K.K. Barrett

AS: Did the fantastic nature of Where the Wild Things Are feel very different from the other movies you’ve worked on?
KK: I went from Marie Antoinette to Where the Wild Things Are the next year. It was completely different. There are almost no props in Where the Wild Things Are, almost no set dressing. I just wanted big environments. I didn’t want tables and chairs or anything silly like that. I wanted to keep it about the internal neuroses of the characters. Every time you strip everything away what you leave behind is very, very important.

We didn’t leave nature alone. We modified nature quite a bit. We planted trees. We did a lot of things just to give it a little bit of specialness but to still keep it grounded. We changed seasons so it was spring and fall at the same time. We took all the green out of the movie. The first thing I decided was no green. Because everybody says, Where are you going for this? Are you going to the jungle? I had been looking at the forest and every time I was there I didn’t feel wild. I felt comforted. And it had no depth. Very shallow. By taking out green, the color everyone relates to healthy nature, it all of a sudden became more exciting to me. I’m sure there’s some green in there. But we made the decision to not have green and to have yellow and orange leaves instead when they showed up. You’ve already got giant people in half-fur and half-feathered costumes. You can mash up the outside world a little bit as well without having to go to CG.

AS: What was it like working with Sophia Coppola on Lost In Translation and Marie Antoinette?
KK: She’s very trusting. And very specific. With any director you just have to get in sync with their mentality. Their sensibility. What their sensibility for the project is and what their natural, inherent sensibility is. The sooner you figure it out the better off you are. She was very concerned about palette. And quality.

One thing that all the filmmakers I’ve worked with have in common, is they don’t want to make movies about other movies. They don’t want to reference other movies. They don’t want to have the design reference other movies. Every movie should be its own. And I think this is extremely important to production designers. You shouldn’t go into a Western by looking at Westerns. You shouldn’t go into a science fiction movie by looking at other science fiction movies. You can be aware of it but you shouldn’t take your table of contents from design work that someone else has done. It’s a wonderful chance to make it not like anybody else’s. Just decide what it can be. It’s such a great opportunity to create a vision and support a story and a cast. It’s just a missed opportunity if it looks like another dirty spaceship or another exact same type this or type that. Science fiction is probably the worst abuser of it, eating itself.

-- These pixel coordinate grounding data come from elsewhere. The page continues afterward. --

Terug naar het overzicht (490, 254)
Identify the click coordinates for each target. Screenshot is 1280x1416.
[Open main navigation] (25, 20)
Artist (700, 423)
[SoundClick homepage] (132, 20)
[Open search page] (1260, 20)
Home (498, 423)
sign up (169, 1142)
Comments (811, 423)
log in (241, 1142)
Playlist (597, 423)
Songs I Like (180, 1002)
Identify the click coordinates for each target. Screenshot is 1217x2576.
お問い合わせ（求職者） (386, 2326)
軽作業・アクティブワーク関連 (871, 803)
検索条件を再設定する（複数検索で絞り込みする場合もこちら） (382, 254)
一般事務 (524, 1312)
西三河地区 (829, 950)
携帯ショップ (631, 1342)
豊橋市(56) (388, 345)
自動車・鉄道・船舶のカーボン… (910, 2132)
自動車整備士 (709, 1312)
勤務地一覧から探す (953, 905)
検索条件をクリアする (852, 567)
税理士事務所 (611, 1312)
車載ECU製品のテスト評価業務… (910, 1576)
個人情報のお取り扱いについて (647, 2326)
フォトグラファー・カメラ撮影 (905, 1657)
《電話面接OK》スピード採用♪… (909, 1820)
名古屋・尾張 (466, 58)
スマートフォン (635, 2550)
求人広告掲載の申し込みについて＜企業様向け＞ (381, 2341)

AS: Someone comes up with the idea of doing a dirty spaceship and then everyone’s doing a dirty spaceship.
KK: Yes, there was the original one, which might have been Dark Star, and then it’s the norm. But you know, make another norm.

AS: When you get hired on a movie and get a script do you end up watching a lot of movies for reference?
KK: I watch movies that probably don’t relate. Movies that maybe have the same emotional mood but that are not in the same genre. See how the mood affected the characters and how the mood that you settle on affects the characters. You could watch a Western for a romantic comedy, or a romantic comedy for something else.